Of course if you’re like me and just want a single scoop of homemade vanilla bean ice cream on a sugar cone as a way to end another amazing summer day, this recipe is for you too.
Stop looking for other ice cream recipes. Stop wasting your time and money and energy trying to find the perfect homemade vanilla bean ice cream recipe – trust me when I say this one is it!
Incredibly Easy Homemade Vanilla Bean Ice Cream
If I haven’t convinced you that this homemade vanilla bean ice cream is out-of-this-world delicious, let me tell you how easy it is to make:
Add the ingredients to a pot and stir.
Yes, really – that’s it!
Most homemade ice cream recipes tell you to temper the eggs. What that usually means is an extra dirty dish and the chance of making scrambled eggs in milk.
As it turns out, you can skip that whole tempering process AND avoid the risk of scrambled eggs in one fell swoop if you use this recipe (and no, the eggs won’t be raw).

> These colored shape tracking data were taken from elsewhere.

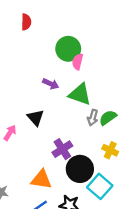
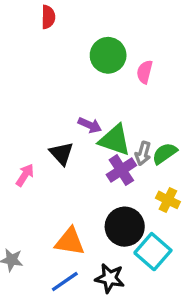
pink semicircle: (78, 62) -> (145, 72), moved
purple arrow: (51, 84) -> (90, 125), moved
green triangle: (80, 94) -> (115, 140), moved
purple cross: (62, 149) -> (121, 170), moved

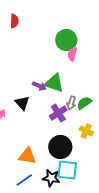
green circle: (108, 55) -> (66, 40), moved
green triangle: (115, 140) -> (54, 83), moved
cyan square: (153, 252) -> (67, 170), moved, turned -35

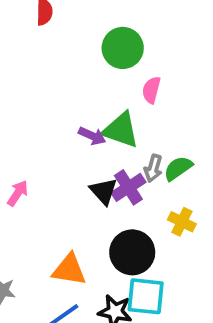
green circle: (66, 40) -> (123, 48), moved
pink semicircle: (72, 54) -> (151, 90), moved
black triangle: (22, 103) -> (104, 191), moved

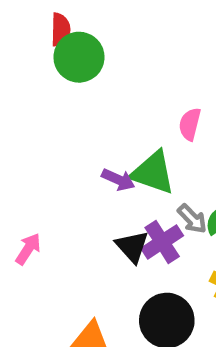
green circle: (123, 48) -> (79, 57), moved
gray arrow: (153, 168) -> (192, 219), turned -60

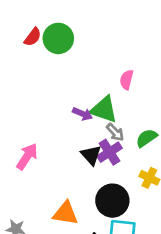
red semicircle: (61, 29) -> (33, 37), moved, turned 36
gray arrow: (192, 219) -> (115, 132), moved
pink arrow: (28, 249) -> (27, 156), size x1.4

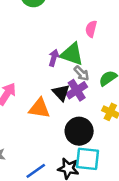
purple arrow: (82, 114) -> (54, 58), turned -98
orange triangle: (65, 213) -> (39, 108), moved

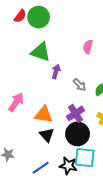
green triangle: (72, 54) -> (41, 52), moved
purple cross: (77, 90) -> (75, 113), moved
black triangle: (61, 93) -> (47, 135), moved

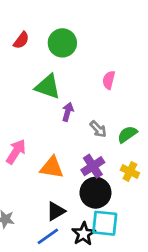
green circle: (39, 17) -> (62, 43), moved
black triangle: (47, 135) -> (56, 211), moved, turned 42
black star: (68, 166) -> (84, 234), turned 30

An amazing ice cream recipe that’s easy to make AND tastes divine? Dear summer, you’re welcome to stay as long as you’d like.
But before you dig in:
- Vanilla Beans. Traditionally speaking, vanilla beans are expensive. If you’re buying them at the grocery store where you get 2 beans for $16, I agree; however, you can get a great deal on Amazon when you buy in bulk. These vanilla beans come out to be about $1 each and the quality is excellent. You can buy others, but remember that 4 oz is about 25 beans when you’re comparing prices.

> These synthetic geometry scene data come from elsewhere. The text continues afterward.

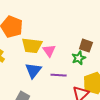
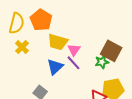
brown square: (86, 46) -> (111, 51), size x1.5
purple line: (59, 75) -> (74, 63), moved, turned 35

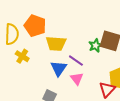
pink triangle: (74, 50) -> (77, 79), moved
green star: (102, 62) -> (95, 45), moved

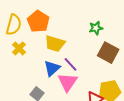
green star: (95, 45) -> (96, 28), moved
pink triangle: (77, 79) -> (68, 82), size x1.5

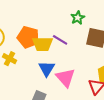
orange pentagon: (38, 21) -> (28, 37), moved
purple line: (71, 64) -> (60, 40), moved

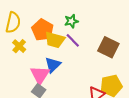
green star: (78, 18) -> (71, 21), moved
pink triangle: (65, 78) -> (40, 75), moved

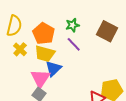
yellow trapezoid: (55, 40) -> (45, 54), moved
brown square: (108, 47) -> (107, 31), moved

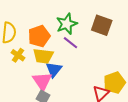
green star: (72, 25) -> (67, 24), size x1.5
orange pentagon: (44, 33) -> (39, 36), turned 30

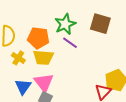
orange pentagon: (39, 36) -> (38, 38), turned 30
blue triangle: (54, 70) -> (23, 87), moved

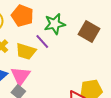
orange pentagon: (38, 38) -> (22, 16), moved
purple line: (70, 43) -> (42, 41), moved

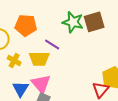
green star: (55, 24) -> (73, 22), moved, turned -30
brown square: (89, 32) -> (94, 22), turned -30

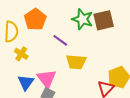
orange pentagon: (26, 25) -> (35, 19), turned 30
yellow trapezoid: (39, 59) -> (76, 62), moved

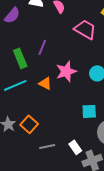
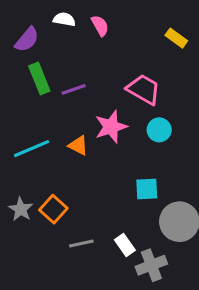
pink trapezoid: (85, 29) -> (144, 89), moved
purple line: (42, 47) -> (74, 89), turned 49
green rectangle: (20, 58) -> (39, 79), moved

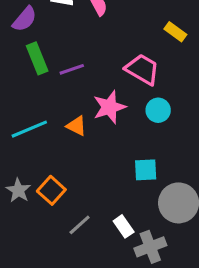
yellow rectangle: (176, 38) -> (175, 32), moved
gray line: (81, 243) -> (80, 225), turned -30

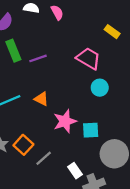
pink star: (109, 107) -> (65, 121), moved
gray line: (80, 225) -> (44, 158), moved

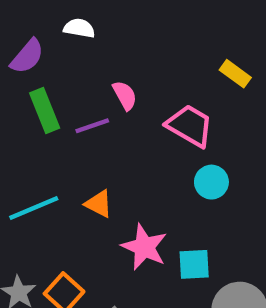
pink semicircle: (57, 12) -> (125, 95), moved
pink star: (65, 121) -> (144, 247), turned -30

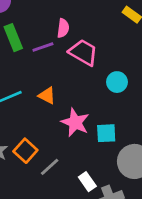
pink semicircle: (125, 95) -> (63, 28), turned 36
pink trapezoid: (190, 126) -> (83, 52), moved

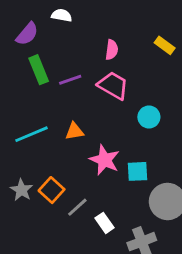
pink semicircle: (63, 28) -> (112, 50), moved
orange triangle: (47, 95) -> (74, 131), turned -36
white rectangle: (87, 182) -> (105, 223), moved

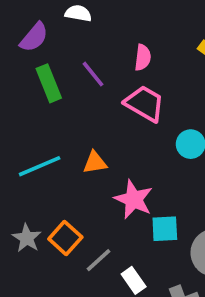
purple line: (70, 80) -> (93, 74), moved, turned 70
cyan square: (137, 171) -> (165, 229), moved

- Vanilla Bean Powder. This is my secret ingredient for homemade vanilla bean creamer and if you still have some in your spice cabinet, you definitely substitute in this recipe. This vanilla bean powder is the best deal on Amazon. It costs a bit more up front, BUT you’ll get enough to last a very long time and cover all of your vanilla bean needs.

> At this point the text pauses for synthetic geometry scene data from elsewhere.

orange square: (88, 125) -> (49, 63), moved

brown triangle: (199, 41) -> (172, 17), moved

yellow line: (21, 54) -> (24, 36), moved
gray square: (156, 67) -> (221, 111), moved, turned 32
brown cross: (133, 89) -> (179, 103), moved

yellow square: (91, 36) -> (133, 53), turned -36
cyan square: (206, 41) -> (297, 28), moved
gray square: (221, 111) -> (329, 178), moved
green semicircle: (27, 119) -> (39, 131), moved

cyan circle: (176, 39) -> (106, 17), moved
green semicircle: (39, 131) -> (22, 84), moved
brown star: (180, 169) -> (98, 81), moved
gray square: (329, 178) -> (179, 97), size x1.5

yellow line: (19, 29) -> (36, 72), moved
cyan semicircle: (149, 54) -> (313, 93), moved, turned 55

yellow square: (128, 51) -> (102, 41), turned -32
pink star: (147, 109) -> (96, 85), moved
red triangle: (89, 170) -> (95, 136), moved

- Sugar. I used granulated white sugar in this recipe. You can substitute for a less-processed granulated sugar like coconut sugar or evaporated cane sugar, but know that they’re not any “healthier” and definitely cost more. My rule of thumb with sugar is to enjoy it in moderation when honey and/or maple syrup won’t work in the recipe. Which may mean less ice cream, or more running – your choice.
- Egg Yolks. This is what gives the ice cream its rich texture. Save the egg whites for an omelet or angel food cake or add to your next batch of the best scrambled eggs ever.
- Salt. This mineral brings out the flavor of all the other ingredients, so don’t omit it. A “pinch” is technically 1/16th of a teaspoon. I have these mini measuring spoons, but you can also eyeball it if you don’t have them – simply pour salt into the palm of your hand, pretend to pinch it and release the pinch into the pan.
Homemade Vanilla Bean Ice Cream Recipe
Homemade Vanilla Bean Ice Cream
- Yield: about 1 quart 1x
- In a medium saucepan, combine all the ingredients. Turn the burner on the lowest setting and using a whisk (I have a flat whisk that’s perfect for this), break up the eggs so that the mixture is well combined.
- Set a timer for 10 minutes and cook the mixture on low, stirring about once every minute or two.
- When the timer goes off, cool the mixture thoroughly by placing in the fridge for 20-40 minutes.
- Stir the mixture and process in your ice cream maker per the manufacturer’s instructions.